A. Interpretation: Because description plays such an important role in case study, it is not surprising that the interpretation of the case and its elements is one of the most important things to evaluate. A significant issue in interpretation of a case is what is usually known as construct validity, which is (roughly) the appropriateness of your concepts, measurements, and labels to the case at hand. The concepts and labels should allow you to cover (to the degree required for the purpose of the inquiry) the whole case and every part of the case, without bringing anything irrelevant into the picture. Major issues that are important to construct validity are (a) clear definitions; (b) adequate precision of description, particularly in slippery or hard-to-define areas; (c) adequate explanation of potentially controversial interpretations; (d) well-marshalled evidence for the major aspects of the interpretation; (e) proper distinctions among distinct things; (f) clear recognition of the level at which you are inquiring, and the limitations that imposes on the conclusions you can draw; (g) elimination of interfering bias.

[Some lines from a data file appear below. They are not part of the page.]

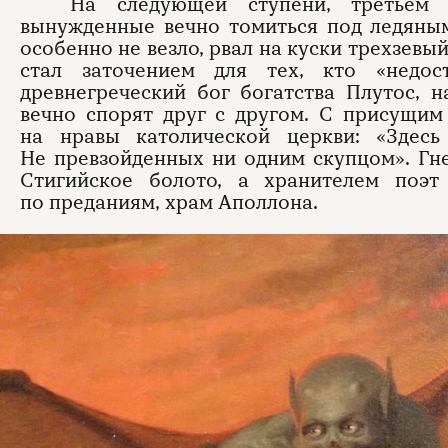
На следующей ступени, третьем 
вынужденные вечно томиться под ледяным
особенно не везло, рвал на куски трехзев
стал заточением для тех, кто «недо
древнегреческий бог богатства Плутос, 
вечно спорят друг с другом. С присущи
на нравы католической церкви: «Здесь
Не превзойденных ни одним скупцом». Гн
Стигийское болото, а хранителем поэт
по преданиям, храм Аполлона.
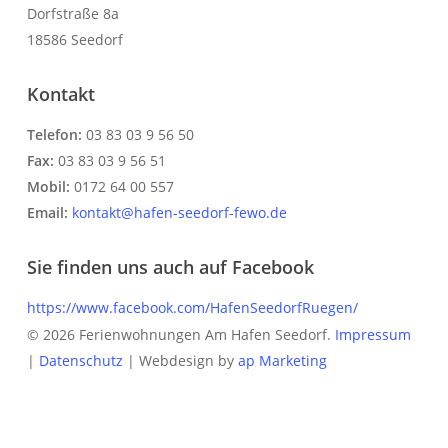
Dorfstraße 8a
18586 Seedorf
Kontakt
Telefon:
03 83 03 9 56 50
Fax:
03 83 03 9 56 51
Mobil:
0172 64 00 557
Email:
kontakt@hafen-seedorf-fewo.de
Sie finden uns auch auf Facebook
https://www.facebook.com/HafenSeedorfRuegen/
© 2026 Ferienwohnungen Am Hafen Seedorf.
Impressum
|
Datenschutz
| Webdesign by
ap Marketing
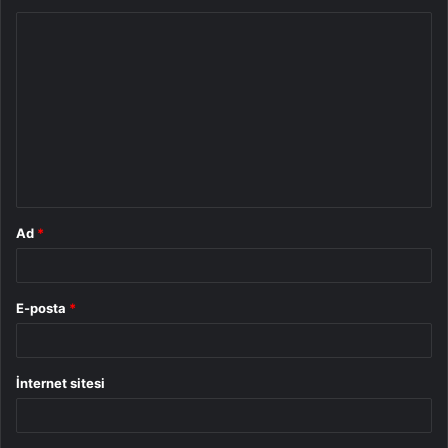
Y
o
r
u
m
*
Ad
*
E-posta
*
İnternet sitesi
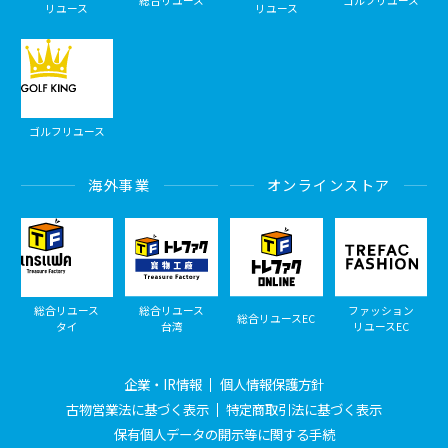
総合リユース
ゴルフリユース
リユース
リユース
ゴルフリユース
海外事業
オンラインストア
総合リユース
総合リユース
ファッション
総合リユースEC
タイ
台湾
リユースEC
企業・IR情報
個人情報保護方針
古物営業法に基づく表示
特定商取引法に基づく表示
保有個人データの開示等に関する手続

B. Structure: An important aspect of the case study is the reasoning by which one goes from the evidence as interpreted to the conclusions. (As noted above, this can happen even within the interpretation itself, since interpretations of cases generally have many layers of interpretation and reasoning.) The chief points here are adequate background information, internal consistency and well-chosen order. In other words, the case study needs to be rich in relevant information, make no contradictory claims, and provide us with an organization that sets things out in a reasonable way. As the Cartesians pointed out, order is the chief part of any method.

C. Value: We don't want a case study that is nicely organized but has no value for our reasoning at large. Major issues in assessing the value of a case study are utility (for both replication and application), durability in the face of objections and alternative explanations, completeness, heuristic power, and so forth. The precise values held to be important will vary depending on the case, the purpose of the inquiry, and the field in which the inquiry is conducted.

Case study method is more common than generally realized, I think. Not only is it found in various sciences, but historians and literary scholars are often effectively engaged in case study. It's not surprising that this is so; after all, much of what historians and literary scholars do is try to reason upon and draw conclusions from particular cases. It's only natural that, in an informal way, good, well-reasoned history, biography, literary scholarship, and the like would often begin to look like it is following (something along the lines of) the typical sort of case study format described above. Perhaps by recognizing more explicitly the elements of case study method used in our disciplines, we can improve our own reasoning and raise the quality of the research.